ここでは他業界や他社との仕事や特徴の比較を行い、様々な選択肢をしっかりと検討した上で、
自分が「なぜ」「どのような」背景から、第一志望としてその企業を志望するに至ったのかを伝えましょう。

 

この際のポイントとしては「自分の仕事上の目標」と「企業の特徴」を擦り合わせて、目標を達成するためには、他の企業ではなく、この企業に入社する必要があるというロジックを示すことです。

 

「数ある業界や企業・仕事の中でも、なぜ自社を選ぶのか」といった部分は、採用担当者が学生の志望度の高さや入社の意欲を測る上でも特に重要視している部分です。

 

ここでは様々な業界や企業といった選択肢をしっかりと検討した上で、「自分の目標に取り組むためには、御社で働くことが一番だ」と客観的にも納得できる理由を示すように意識しましょう。

※採用担当者は自分たちのライバル業界や企業を意識しており、内定出しの後に学生がライバル企業に流出することを気にしています。

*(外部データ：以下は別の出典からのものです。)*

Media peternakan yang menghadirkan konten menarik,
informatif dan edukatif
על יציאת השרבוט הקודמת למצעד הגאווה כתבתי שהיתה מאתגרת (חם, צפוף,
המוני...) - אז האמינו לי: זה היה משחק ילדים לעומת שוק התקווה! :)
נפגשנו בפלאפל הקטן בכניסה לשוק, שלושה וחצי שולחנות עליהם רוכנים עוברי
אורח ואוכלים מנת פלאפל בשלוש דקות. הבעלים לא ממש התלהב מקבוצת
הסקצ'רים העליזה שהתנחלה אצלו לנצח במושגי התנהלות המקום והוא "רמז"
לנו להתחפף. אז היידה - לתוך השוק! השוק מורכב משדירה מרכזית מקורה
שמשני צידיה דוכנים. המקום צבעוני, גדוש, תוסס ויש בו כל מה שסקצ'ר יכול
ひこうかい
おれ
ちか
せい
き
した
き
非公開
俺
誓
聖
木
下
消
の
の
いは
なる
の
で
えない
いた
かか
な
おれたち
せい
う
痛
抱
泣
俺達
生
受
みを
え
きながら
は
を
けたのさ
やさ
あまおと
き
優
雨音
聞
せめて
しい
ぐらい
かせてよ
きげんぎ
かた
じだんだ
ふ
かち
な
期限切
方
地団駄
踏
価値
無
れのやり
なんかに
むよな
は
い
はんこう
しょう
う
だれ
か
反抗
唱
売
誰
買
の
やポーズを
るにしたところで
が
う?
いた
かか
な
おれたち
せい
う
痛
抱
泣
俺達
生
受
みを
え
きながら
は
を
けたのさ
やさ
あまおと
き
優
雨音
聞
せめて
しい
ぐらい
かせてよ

ここでは「その企業でなくてはいけない理由」を示し、その企業に対する自分の志望度の高さを伝えましょう。

1社だけでなく、しっかりと他社という選択肢も含めて検討した結果、それでもこの企業を選んだ、と示すことで説得力のある自分の強い志望が伝わります。

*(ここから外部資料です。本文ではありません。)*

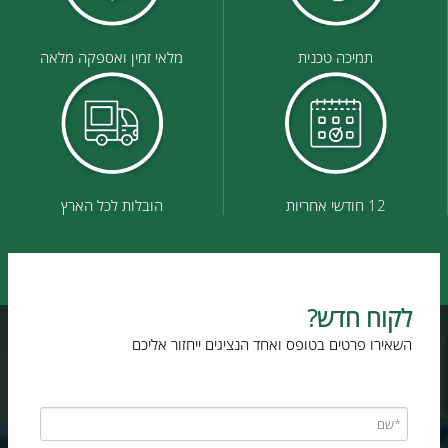
תמיכה טכנית
מלאי זמין ואספקה מלאה
12 חודשי אחריות
הובלות לכל הארץ
לקוח חדש?
השאירו פרטים בטופס ואחד הנציגים ייחזור אליכם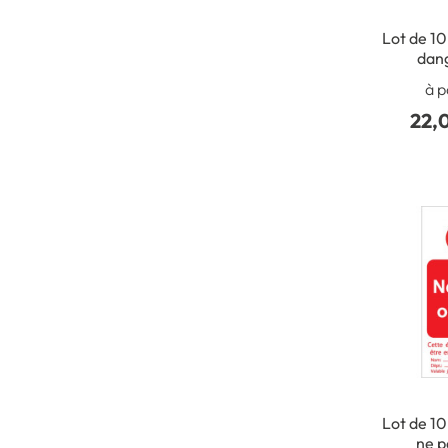
Lot de 10
dang
conda
à p
étiquett
22,
être
Lot de 10
ne p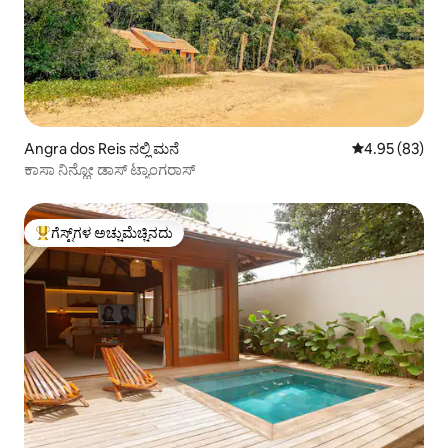
Angra dos Reis ನಲ್ಲಿ ಮನೆ
5 ರಲ್ಲಿ 4.95 ಸರ
4.95 (83)
ಕಾಸಾ ನಿನ್ಹೋ ಡಾಸ್ ಟ್ಯಾಂಗರಾಸ್
ಗೆಸ್ಟ್‌ಗಳ ಅಚ್ಚುಮೆಚ್ಚಿನದು
ಗೆಸ್ಟ್‌ಗಳಿಗೆ ಅತಿ ಹೆಚ್ಚು ಅಚ್ಚುಮೆಚ್ಚಿನದು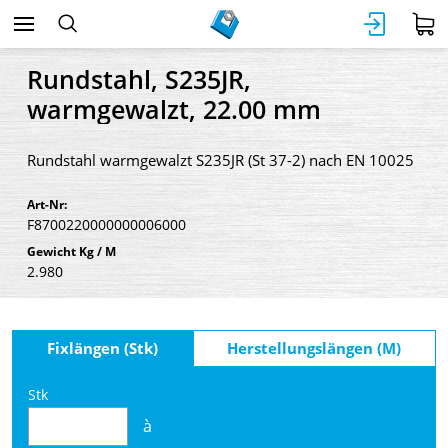
Rundstahl, S235JR,
warmgewalzt, 22.00 mm
Rundstahl warmgewalzt S235JR (St 37-2) nach EN 10025
Art-Nr:
F8700220000000006000
Gewicht Kg / M
2.980
Fixlängen (Stk)
Herstellungslängen (M)
Stk
à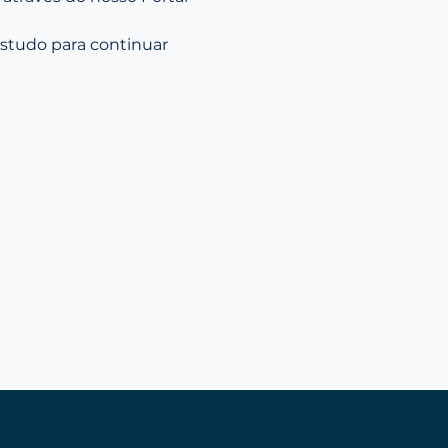
estudo para continuar 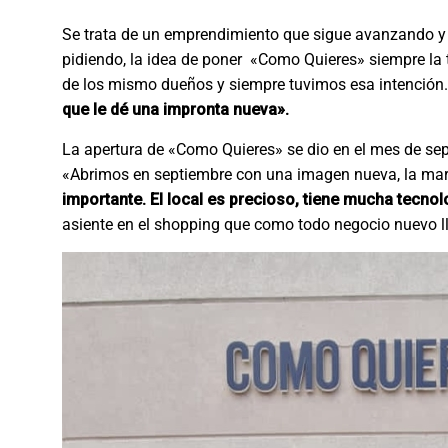
Se trata de un emprendimiento que sigue avanzando y a
pidiendo, la idea de poner «Como Quieres» siempre la
de los mismo dueños y siempre tuvimos esa intención
que le dé una impronta nueva».
La apertura de «Como Quieres» se dio en el mes de sep
«Abrimos en septiembre con una imagen nueva, la mar
importante. El local es precioso, tiene mucha tecno
asiente en el shopping que como todo negocio nuevo ll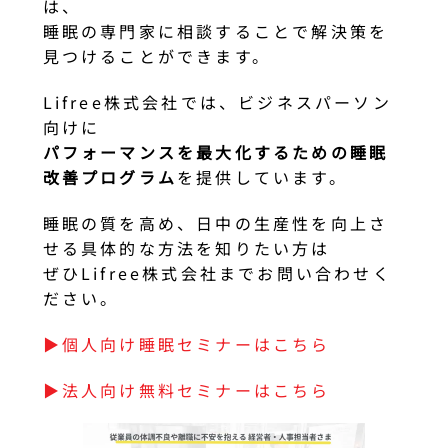
は、
睡眠の専門家に相談することで解決策を
見つけることができます。
Lifree株式会社では、ビジネスパーソン
向けに
パフォーマンスを最大化するための睡眠
改善プログラム
を提供しています。
睡眠の質を高め、日中の生産性を向上さ
せる具体的な方法を知りたい方は
ぜひLifree株式会社までお問い合わせく
ださい。
▶︎個人向け睡眠セミナーはこちら
▶︎法人向け無料セミナーはこちら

また「その企業でないといけない理由」は裏返せば「その企業を強く志望する理由」でもあります。

難しい場合は、数ある企業の中から、その企業の「どんな部分を」「なぜ」良いと思ったのかなどといった視点で考えてみて下さい。

⑤入社後の抱負

最後にもう一度、自分が高いモチベーションを持っていることを示します。

 

ここまでの内容で志望動機としては十分ですが、文字数などに余裕があれば最後に入社後の抱負を伝え結びとしましょう。

 

ここでは「入社することができたら、こんな風に会社に貢献していきたい」と示すと良いでしょう。

 

具体的に自己PRなどで示した自分の長所や経験を活かして、どのように会社に貢献したいかを伝えることです。

 

こうすることで仕事に対して積極的な姿勢が伝わるだけでなく、自己PRとの関連性も生まれ、自分がその企業で活躍していく人材だというイメージを強めることができます

 

抱負は、自分の印象付けにも繋がる重要な決意表明ですので、可能な限り盛り込むように努めましょう。

最後に

志望動機の流れには、いくつか求められる型はありますが、内容面(個人の考えや目標など)については不正解はありません。

 

志望動機では、その企業に対する熱意と共に、自信を持って自分の考えを表現するように努めて下さい。